Anthony Taylors Ausstand am Theater Koblenz mit einem Ballett zum Gustav Mahlers 10. Sinfonie

"Alma, meine Seele" - ein Abschied


 
ape. Koblenz. 29 Jahre hat Anthony Taylor die Geschicke der Tanzsparte am Theater Koblenz gelenkt.  Den Schlusspunkt vor der Pensionierung setzte jetzt seine Choreographie „Alma, meine Seele“ zur 10. Sinfonie von Gustav Mahler. 75 Minuten, in denen der Tanz auf die Beziehung zwischen dem Komponisten und seiner jungen Frau Alma blickt. Auf eine Liebe, gefährdet durch den Gang des Lebens und schier unvereinbare Charakterzüge.

 
Das mediale Sensationsprinzip hat uns eine Erwartungshaltung eingeimpft: Künstler mögen eine Schaffensperiode, gar ihr Lebenswerk mit einem Superlativ krönen, der pünktlich zum Abschied alles Vorherige übertrifft. Eine abwegige, kaum je erfüllte Erwartung, denn Kreativität funktioniert selten auf Knopfdruck. Taylors Ausstandsballett hat am Anfang und am Ende grandiose Minuten. Dazwischen ist es eine interessante, sehr ordentliche Arbeit – nicht mehr, nicht weniger.

Die Glanzstücke seines späten Koblenzer Oeuvres hat der Ballettchef schon 2009 mit „Sind wir Helden?“ sowie 2010 mit „Stalin Dances“ abgeliefert. Beides Arbeiten von hinreißender Intensität. Und wie immer wieder in all seinen Koblenzer Jahren überraschte Taylor beide Male mit mutigen Vorstößen in bis dahin nie beschrittene Gefilde etwa der modernen Neoklassik.

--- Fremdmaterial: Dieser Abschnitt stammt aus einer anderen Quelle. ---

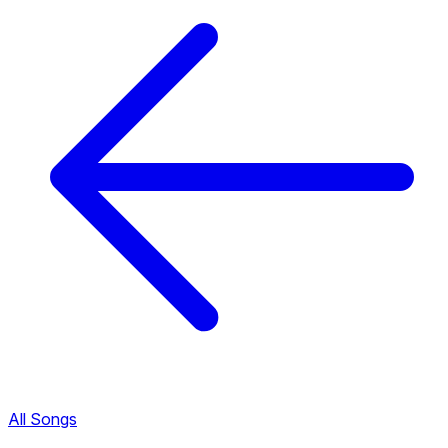
All Songs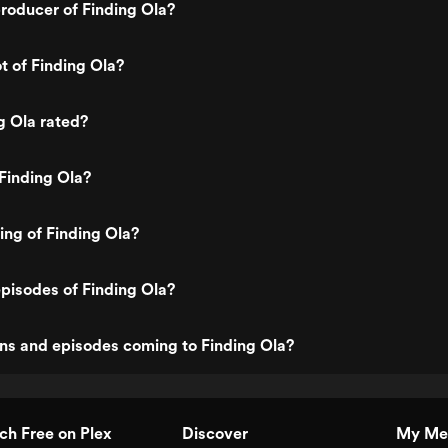
roducer of Finding Ola?
t of Finding Ola?
g Ola rated?
Finding Ola?
ing of Finding Ola?
pisodes of Finding Ola?
ns and episodes coming to Finding Ola?
h Free on Plex
Discover
My Me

„Alma, meine Seele“ gehört nicht in die Reihe seiner innovativen Überraschungscoups. Vielmehr schöpft diese Choreographie tanztechnisch den Fundus von Taylors bewährten Mitteln aus, um vielfältige Aspekte des Paares Gustav/Alma darzustellen. Da wird nicht die berühmte Geschichte durcherzählt – vom introvertierten, zurückgezogenen, kränklichen Komponisten, der die lebenslustige, Männer verschlingende Femme fatale der Wiener Salons zur Jahrhundertwende liebt und heiratet.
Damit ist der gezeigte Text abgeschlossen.